What you need to do » Every line with the string "Teclas" should be copied from the data.

Entries supplied »
§ §
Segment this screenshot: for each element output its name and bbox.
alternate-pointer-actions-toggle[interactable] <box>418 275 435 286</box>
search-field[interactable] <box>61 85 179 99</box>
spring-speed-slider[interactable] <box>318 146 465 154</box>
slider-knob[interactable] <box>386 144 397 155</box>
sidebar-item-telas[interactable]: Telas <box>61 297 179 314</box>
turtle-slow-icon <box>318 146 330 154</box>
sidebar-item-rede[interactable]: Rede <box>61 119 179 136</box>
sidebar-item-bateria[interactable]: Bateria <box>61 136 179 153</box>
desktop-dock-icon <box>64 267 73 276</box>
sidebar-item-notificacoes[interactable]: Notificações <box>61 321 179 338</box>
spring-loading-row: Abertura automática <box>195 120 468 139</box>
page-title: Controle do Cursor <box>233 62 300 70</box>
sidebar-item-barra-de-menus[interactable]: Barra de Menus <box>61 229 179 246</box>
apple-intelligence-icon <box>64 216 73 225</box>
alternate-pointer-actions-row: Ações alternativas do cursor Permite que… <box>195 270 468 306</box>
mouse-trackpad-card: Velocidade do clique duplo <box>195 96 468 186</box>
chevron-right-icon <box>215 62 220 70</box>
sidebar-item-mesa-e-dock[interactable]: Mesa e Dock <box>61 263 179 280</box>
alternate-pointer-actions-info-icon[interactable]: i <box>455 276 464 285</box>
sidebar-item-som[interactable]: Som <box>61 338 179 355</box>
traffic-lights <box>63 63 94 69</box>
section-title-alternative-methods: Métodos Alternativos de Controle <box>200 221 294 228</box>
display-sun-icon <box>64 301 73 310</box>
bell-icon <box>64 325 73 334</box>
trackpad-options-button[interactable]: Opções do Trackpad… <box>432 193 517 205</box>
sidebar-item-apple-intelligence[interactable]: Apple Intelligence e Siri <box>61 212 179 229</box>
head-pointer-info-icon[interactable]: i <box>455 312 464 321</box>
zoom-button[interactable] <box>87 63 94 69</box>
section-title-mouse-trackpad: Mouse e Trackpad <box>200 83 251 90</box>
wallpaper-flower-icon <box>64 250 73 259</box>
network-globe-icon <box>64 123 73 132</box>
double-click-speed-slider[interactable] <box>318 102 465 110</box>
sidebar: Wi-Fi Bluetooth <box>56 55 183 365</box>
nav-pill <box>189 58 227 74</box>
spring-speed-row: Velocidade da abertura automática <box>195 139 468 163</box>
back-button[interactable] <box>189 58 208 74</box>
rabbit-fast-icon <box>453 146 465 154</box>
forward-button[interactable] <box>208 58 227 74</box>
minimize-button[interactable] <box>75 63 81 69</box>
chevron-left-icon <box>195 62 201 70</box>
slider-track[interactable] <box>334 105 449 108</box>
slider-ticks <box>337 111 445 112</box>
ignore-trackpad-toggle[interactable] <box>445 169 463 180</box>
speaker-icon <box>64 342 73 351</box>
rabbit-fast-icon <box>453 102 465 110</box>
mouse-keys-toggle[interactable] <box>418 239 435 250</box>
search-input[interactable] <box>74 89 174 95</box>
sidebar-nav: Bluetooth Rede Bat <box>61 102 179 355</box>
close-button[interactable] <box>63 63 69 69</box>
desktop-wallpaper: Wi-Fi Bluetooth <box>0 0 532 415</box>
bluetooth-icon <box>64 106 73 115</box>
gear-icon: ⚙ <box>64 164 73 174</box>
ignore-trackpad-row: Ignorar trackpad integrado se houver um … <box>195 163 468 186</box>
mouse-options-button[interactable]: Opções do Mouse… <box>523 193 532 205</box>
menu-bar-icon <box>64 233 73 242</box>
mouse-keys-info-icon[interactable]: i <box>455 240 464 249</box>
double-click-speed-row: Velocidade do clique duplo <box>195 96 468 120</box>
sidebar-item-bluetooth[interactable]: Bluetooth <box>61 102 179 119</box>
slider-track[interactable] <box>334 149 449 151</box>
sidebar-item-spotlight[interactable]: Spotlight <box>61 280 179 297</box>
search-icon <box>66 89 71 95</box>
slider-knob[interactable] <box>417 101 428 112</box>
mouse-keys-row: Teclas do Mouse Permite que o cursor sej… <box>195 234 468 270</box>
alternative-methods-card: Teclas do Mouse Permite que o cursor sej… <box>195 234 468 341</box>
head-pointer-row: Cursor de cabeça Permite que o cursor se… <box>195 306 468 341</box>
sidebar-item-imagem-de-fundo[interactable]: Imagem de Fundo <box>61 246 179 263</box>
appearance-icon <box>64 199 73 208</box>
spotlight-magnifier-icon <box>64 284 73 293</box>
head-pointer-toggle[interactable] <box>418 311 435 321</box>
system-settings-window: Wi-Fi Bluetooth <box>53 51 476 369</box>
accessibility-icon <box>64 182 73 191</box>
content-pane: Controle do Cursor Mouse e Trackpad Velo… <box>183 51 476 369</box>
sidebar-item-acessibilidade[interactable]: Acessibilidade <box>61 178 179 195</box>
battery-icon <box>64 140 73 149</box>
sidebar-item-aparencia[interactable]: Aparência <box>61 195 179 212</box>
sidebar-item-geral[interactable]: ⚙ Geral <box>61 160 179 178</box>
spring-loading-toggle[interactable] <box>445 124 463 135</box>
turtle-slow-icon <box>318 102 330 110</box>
§ §
Task response »
mouse-keys-row: Teclas do Mouse Permite que o cursor sej… <box>195 234 468 270</box>
alternative-methods-card: Teclas do Mouse Permite que o cursor sej… <box>195 234 468 341</box>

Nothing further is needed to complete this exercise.